I can't quite get the answer... PLEASE HELP!!! For the given statement Pn, write the statements P1, Pk, and Pk+1. 3. 2 + 4 + 8 + . . . + 2n = 2(n+1) - 2 P1 2(n+1)-2 2(1+1)-2 4-2=2 (first term) Pk 2+4+8+…+2k=2(k+1)-2 Pk+1 2+4+8+…+2k+2(k+1)=2(k+1+1)-2 2+4+8+…+2k+2(k+1)=2(k+2)-2 2(k+1)-2+2(k+1)=2(k+2)-2 2k+2-2+2k+2=2(k+2)-2 4k+2=2(k+1)-2
we can do this, give me a minute to get to a real computer
@satellite73 : may u check my question when u finish this question ? Ty
okay! :)
wow it took a long time to load
first of all, \[2 + 4 + 8 + . . . + 2n = 2(n+1) - 2\] is not correct
\[2(n+1)-2=2,+2-2=2n\] which is only the last term
it should be \[2+4+6+8+...+2n=n^2+n\] is that what you have?

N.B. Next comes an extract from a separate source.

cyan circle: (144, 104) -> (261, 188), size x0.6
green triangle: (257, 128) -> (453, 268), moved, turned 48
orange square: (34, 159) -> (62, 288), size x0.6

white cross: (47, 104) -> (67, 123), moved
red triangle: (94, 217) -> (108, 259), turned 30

@Eyad sure, what would you like to me check @madixy it looks like you are doing a proof "by induction" so we need the right formula
http://openstudy.com/study#/updates/513e8e0ae4b029b0182c2de0 This one ,if u dont mind
Sry madixy for ruining your question.
oh sorry i was waiting and forgot to check if you were back... okay I'm going to read what you wrote real quick @satellite73 and you're not ruining it it's fine! :) @Eyad
so pk is wrong?
the sum of the first \(n\) even numbers is \(n^2+n\)
not \(2(n+1)-2\)which is just \(2n\)
in other words, it is \[2+4+6+...+2n=n^2+n\]

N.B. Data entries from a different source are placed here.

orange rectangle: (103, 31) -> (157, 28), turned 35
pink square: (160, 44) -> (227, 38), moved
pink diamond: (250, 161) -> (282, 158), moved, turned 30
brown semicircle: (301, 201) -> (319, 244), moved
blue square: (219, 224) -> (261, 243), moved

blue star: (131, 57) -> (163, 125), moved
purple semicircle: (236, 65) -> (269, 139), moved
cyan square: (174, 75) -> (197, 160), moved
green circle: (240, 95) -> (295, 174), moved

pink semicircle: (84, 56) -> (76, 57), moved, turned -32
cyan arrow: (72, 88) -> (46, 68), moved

\(P_1\) would be \(2=1^2+1\) which is true
\(P_k\) would be \[2+4+6+...+2k=k^2+k\]
Wait but it says 2(n+1)-2 in the question...?
and \(P_{k+1}\) would be \[2+4+6+...+2k +2(k+1)=(k+1)^2+(k+1)\]
can you post or attach the exact question?
we see from elementary algebra that \(2(n+1)-2=2n\) so it is a bit odd to have that plus, that is not what the sum is
Oh it would be 2n... Gotcha
3. 2 + 4 + 8 + . . . + 2n = 2(n+1) – 2 2 + 4 + 8 + . . . + 2n = 2(n) P1 2(1) =2 (first term) Pk 2+4+8+…+2k=2(k) Pk+1 2+4+8+…+2k+2(k+1)=2(k+1) still having trouble @satellite73
okay that is what it says, so that is what it says, i cannot argue it is, however, not true
we can still write it \[P_1\] would say \[2(1)=2(1+1)-2\] which is in fact true
\(P_k\) would be \[2+4+6+...+2k=2(k+1)-2\]
which is false
since the term on the right is \(2k\) and also the very last term on the left is \(2k\) so there is no way that they are equal
and \(P_{k+1}\) would be \[2+4+6+...+2k+2(k+1)=2(k+1+1)-2\] which is also false so this is a bunch of nonsense, but it is what you were given so i cannot argue with the fact that you were given this question
no wonder it is confusing, it is totally wrong but i suppose that is okay, so long as you didn't have to prove it at the risk of repeating myself, the correct formula would be \[2+4+6+...+2n=n^2+n\]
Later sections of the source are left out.